What you need to do — Only the lines below starting at the one that contains "слов и даже" and ending at the one that contains "Spulciate le nostre pagine, troverete" are to be reproduced, exactly and with both ends kept.

Extracted page text data
= Beginning of Section =

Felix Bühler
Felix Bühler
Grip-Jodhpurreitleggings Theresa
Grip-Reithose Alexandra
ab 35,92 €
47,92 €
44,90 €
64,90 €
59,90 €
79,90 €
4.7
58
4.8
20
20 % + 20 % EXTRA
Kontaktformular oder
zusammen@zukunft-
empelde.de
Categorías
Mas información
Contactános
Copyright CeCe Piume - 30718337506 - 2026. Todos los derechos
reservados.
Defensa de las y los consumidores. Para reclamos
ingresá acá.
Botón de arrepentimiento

= End of Section =
= Beginning of Section =

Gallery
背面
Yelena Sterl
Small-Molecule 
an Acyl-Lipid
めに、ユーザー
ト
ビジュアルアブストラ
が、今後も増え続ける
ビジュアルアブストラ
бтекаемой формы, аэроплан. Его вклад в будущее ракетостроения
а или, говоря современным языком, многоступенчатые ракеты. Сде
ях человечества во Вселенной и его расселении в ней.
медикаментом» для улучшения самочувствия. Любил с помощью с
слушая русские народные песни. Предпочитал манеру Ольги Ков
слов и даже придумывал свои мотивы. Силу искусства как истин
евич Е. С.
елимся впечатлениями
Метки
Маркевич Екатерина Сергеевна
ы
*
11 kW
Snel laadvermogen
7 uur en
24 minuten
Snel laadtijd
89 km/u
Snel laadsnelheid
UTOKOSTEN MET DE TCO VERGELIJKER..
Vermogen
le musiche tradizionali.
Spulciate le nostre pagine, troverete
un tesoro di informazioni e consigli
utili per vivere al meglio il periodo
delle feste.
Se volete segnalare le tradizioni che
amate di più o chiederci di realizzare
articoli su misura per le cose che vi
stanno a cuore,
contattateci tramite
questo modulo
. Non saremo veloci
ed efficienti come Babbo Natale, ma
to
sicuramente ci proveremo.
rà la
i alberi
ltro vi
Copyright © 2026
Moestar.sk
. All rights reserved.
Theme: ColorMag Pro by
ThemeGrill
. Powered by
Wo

= End of Section =

Answer to this exercise —
слов и даже придумывал свои мотивы. Силу искусства как истин
евич Е. С.
елимся впечатлениями
Метки
Маркевич Екатерина Сергеевна
ы
*
11 kW
Snel laadvermogen
7 uur en
24 minuten
Snel laadtijd
89 km/u
Snel laadsnelheid
UTOKOSTEN MET DE TCO VERGELIJKER..
Vermogen
le musiche tradizionali.
Spulciate le nostre pagine, troverete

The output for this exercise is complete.